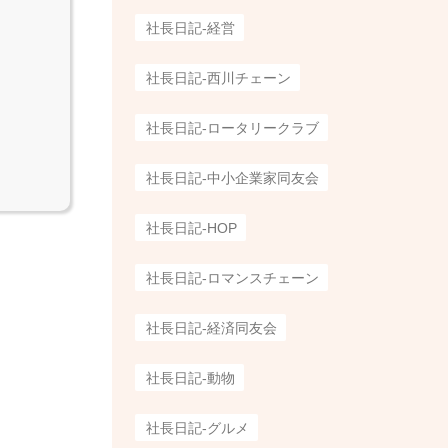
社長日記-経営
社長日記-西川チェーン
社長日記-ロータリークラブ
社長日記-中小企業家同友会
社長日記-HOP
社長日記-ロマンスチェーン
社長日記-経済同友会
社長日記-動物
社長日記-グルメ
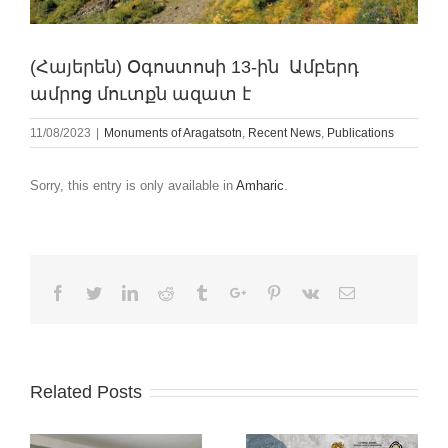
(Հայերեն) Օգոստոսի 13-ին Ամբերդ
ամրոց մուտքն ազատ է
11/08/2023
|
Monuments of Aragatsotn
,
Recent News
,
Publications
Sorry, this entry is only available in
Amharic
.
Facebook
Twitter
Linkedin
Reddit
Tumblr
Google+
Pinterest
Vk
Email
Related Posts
...
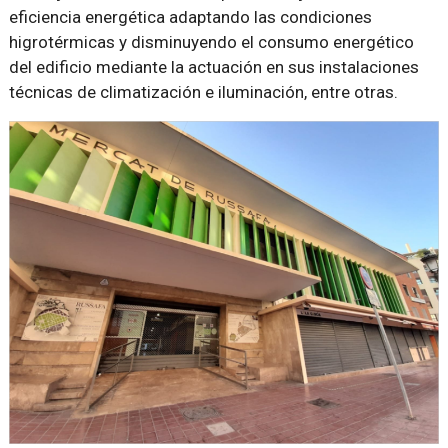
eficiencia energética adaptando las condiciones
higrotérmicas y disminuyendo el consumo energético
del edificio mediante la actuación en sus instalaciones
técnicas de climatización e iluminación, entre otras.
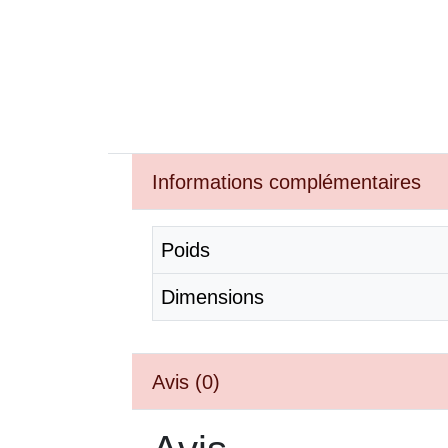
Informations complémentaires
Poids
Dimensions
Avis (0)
==
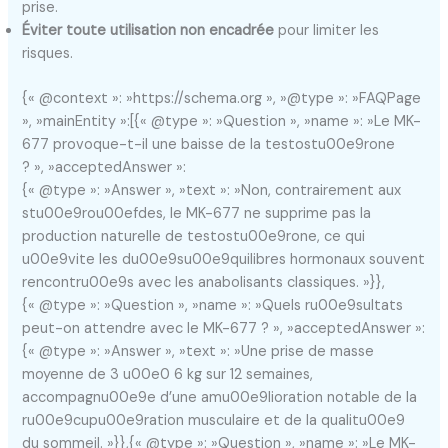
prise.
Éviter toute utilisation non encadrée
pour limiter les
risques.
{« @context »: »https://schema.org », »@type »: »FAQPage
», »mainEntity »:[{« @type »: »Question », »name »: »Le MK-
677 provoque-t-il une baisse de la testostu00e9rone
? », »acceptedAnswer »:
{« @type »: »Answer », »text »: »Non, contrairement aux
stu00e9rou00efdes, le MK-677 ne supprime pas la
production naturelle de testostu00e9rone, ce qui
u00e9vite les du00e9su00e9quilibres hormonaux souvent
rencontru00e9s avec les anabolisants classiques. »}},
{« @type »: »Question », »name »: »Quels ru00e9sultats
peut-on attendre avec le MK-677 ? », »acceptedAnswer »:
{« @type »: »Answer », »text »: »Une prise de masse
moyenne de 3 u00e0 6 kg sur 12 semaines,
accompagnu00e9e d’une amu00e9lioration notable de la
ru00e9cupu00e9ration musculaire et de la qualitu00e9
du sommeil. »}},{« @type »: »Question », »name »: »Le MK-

* EXERCISE *
Go through the data, and copy each line in which the word "Question" appears.

* WRITTEN ANSWER *
», »mainEntity »:[{« @type »: »Question », »name »: »Le MK-
{« @type »: »Question », »name »: »Quels ru00e9sultats
du sommeil. »}},{« @type »: »Question », »name »: »Le MK-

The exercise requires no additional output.